Analysing the trend of comedians telling jokes about domestic abuse, and shows why we should all think before we laugh
A couple of days ago, a woman I follow on Twitter re-tweeted the following two sentences: ‘The person sleeping next to you is statistically more likely to murder you than any other person on the entire planet. Do the dishes.’ My first response was a small smile. I smiled because I thought about my own relationship, about how I sometimes catch myself saying things like, “If he doesn’t stop leaving his coat on the damn floor I might just kill him.” I related to this tweet. I found it funny, so I smiled.
A week earlier, I’d stood in Edinburgh’s St Andrews Square Gardens at a candlelit vigil, organised by Shakti Women’s Aid and Scottish Women’s Aid as part of the Peace One Day campaign. I’d listened as a recording of male and female voices drifted out across the garden: survivors and their allies talking about why domestic violence must be fought and stopped. I’d held a sputtering candle and observed a minute’s silence in memory of those victims of domestic abuse who hadn’t survived their ordeals. I listened as the event’s speakers described domestic abuse as a war in which vulnerable people die every day. I read the tweet again, and felt sick.
As jokes about gender-based violence go, this one was pretty mild. It certainly doesn’t rival Jimmy Carr’s one-liner, “What do nine out of ten people enjoy? Gang rape,” or Joan Rivers’ recent response to the ongoing saga of Rihanna and her one-time-boyfriend-turned-abuser Chris Brown. In August Rivers divided opinion when she tweeted: ‘Rihanna… still loves Chris Brown. Idiot! Now it’s MY turn to slap her.’

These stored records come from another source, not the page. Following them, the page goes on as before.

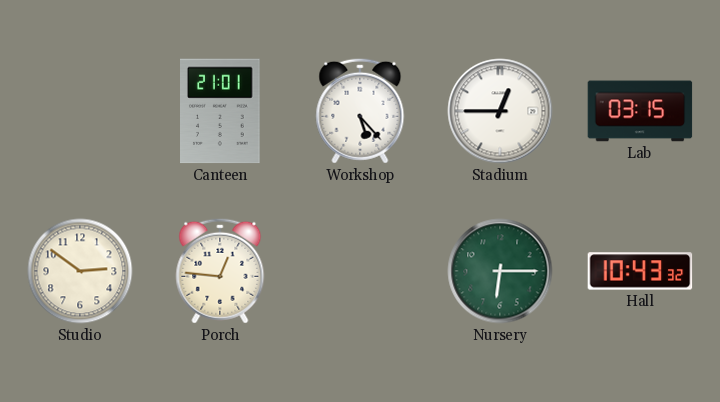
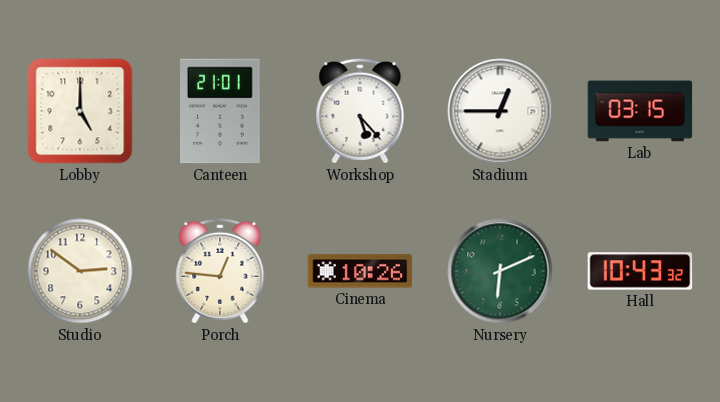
Lobby: none -> 5:00
Cinema: none -> 10:26
Nursery: 6:15 -> 6:11
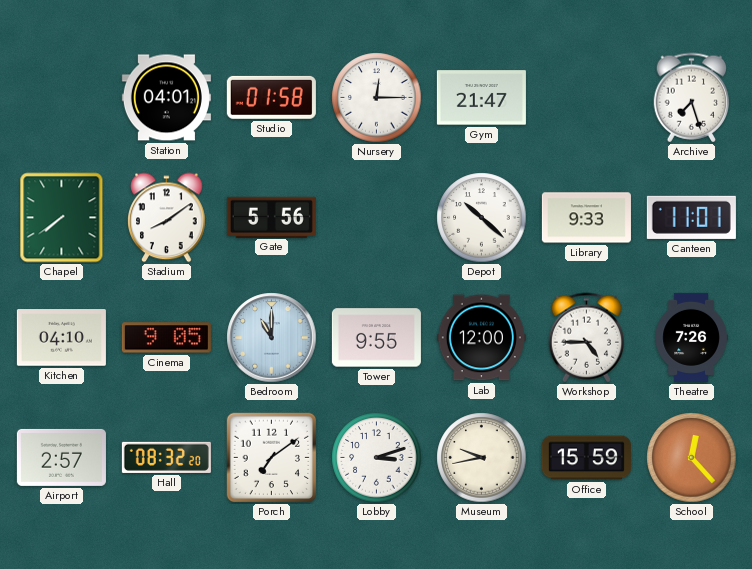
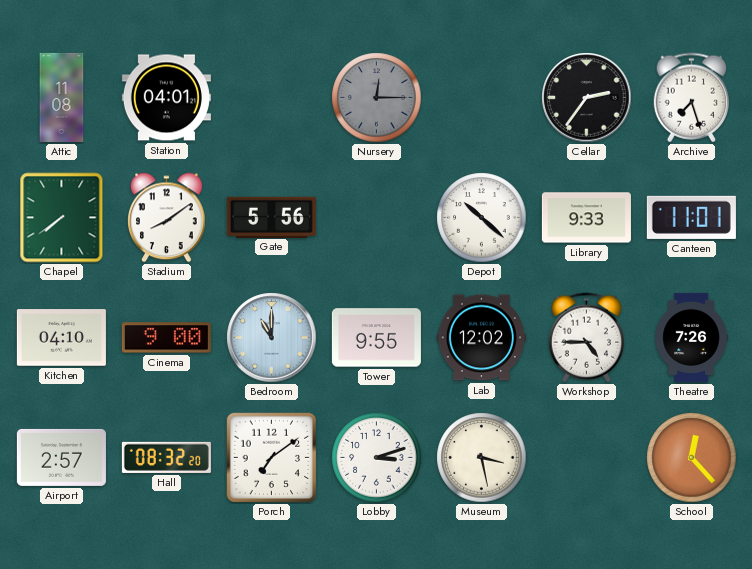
Attic: none -> 11:08
Studio: 01:58 -> none
Nursery dial: white -> grey
Gym: 21:47 -> none
Cellar: none -> 2:36
Cinema: 9:05 -> 9:00
Lab: 12:00 -> 12:02
Museum: 9:43 -> 3:28
Office: 15:59 -> none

Women’s groups, survivors of violence, and irritated people of all genders regularly take to their social media platforms to protest against “jokes” like these. And comedians, performers and their fans rush to respond in defence of themselves, their peers, and their heroes. In early September, comedian Simon Caine wrote a piece for the Huffington Post, defending the right of comedians to tell jokes about gender-based violence. In it, he claims that if a joke is ‘more about the word play than the subject matter,’ then it’s probably ‘more funny than offensive.’ He cites Carr’s gang rape joke as an example. The joke is, Caine says, ‘a fact expressed in a blunt and unforgiving style, which is why it's amusing.’ He continues: ‘When you see this performed it is clear Jimmy is not saying "gang rape is great," he is merely using language to address an issue in a cold and direct way so the audience don't see the punchline coming.’

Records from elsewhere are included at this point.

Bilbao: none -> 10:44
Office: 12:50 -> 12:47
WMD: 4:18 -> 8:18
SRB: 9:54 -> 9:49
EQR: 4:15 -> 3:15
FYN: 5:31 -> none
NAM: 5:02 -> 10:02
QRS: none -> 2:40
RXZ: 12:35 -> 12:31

While I appreciate Caine going to the trouble of telling us exactly how jokes work, he has failed to address the real problem behind quips like Carr’s. People who dislike these jokes do not dislike them because they don’t see how they’re funny. I think Carr’s one-liner is repulsive, but I understand why other people laughed. I had a little chuckle at the tweet I received before my own common sense kicked in. And that’s the point: those of us who object, object because after we initially respond to the instinctive appeal of the joke, we step back, think about it, and see the joke in the context of a society where minority groups of all stripes are regularly singled out for ridicule, objectification and abuse.

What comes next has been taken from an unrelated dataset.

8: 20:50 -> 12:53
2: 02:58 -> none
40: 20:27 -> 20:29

Those who defend comedians like Carr often try and take the ‘how is a domestic abuse joke worse than a racist joke?’ line. The answer is: it isn’t. If you make jokes about people who identify as queer, or about people who are fat, or about people of colour, I will object to them just as strongly as I would if you made a joke about a woman being raped. It is possible for a performer to be funny without degrading people who are different to them, but unfortunately, many of our mainstream comedians don’t seem to have realised this.
There are two real problems with jokes about gender-based violence: problems that Simon Caine completely ignores. The first is the fact that a joke about gender-based violence can act as a trauma trigger for people who have survived similar ordeals to the one the joke describes. Trauma triggers can exacerbate the symptoms of PTSD, a condition that many victims of domestic violence, rape and assault suffer from by varying degrees. The second problem is that by constantly referencing something like domestic violence in a humorous context, you normalise it.
Many of the people who defend Jimmy Carr, Joan Rivers and the countless other comedians who tell jokes of this type like to point out that really, these performers are ‘nice people’ who don’t believe in the jokes they tell. That they don’t really think it’s OK for people to rape women or abuse their spouses. That’s good – but it doesn’t change anything for the triggered survivor or the individual who goes home thinking they’re justified in hitting their partner because someone famous said they do it too.
Furthermore, is the ‘nice guy’ get-out always the case? When I contacted the original poster of the tweet that had made me smile then recoil, his response was somewhat menacing. “You’ve gone too far,” he said, before sending several of his 3,900 followers to write threats and gendered abuse on my feed. The bottom line is, there clearly isn’t that much difference between thinking gender-based violence is funny, and thinking gender-based violence is OK. It’s time for comedians to think before speaking, and for audiences to think while they’re laughing.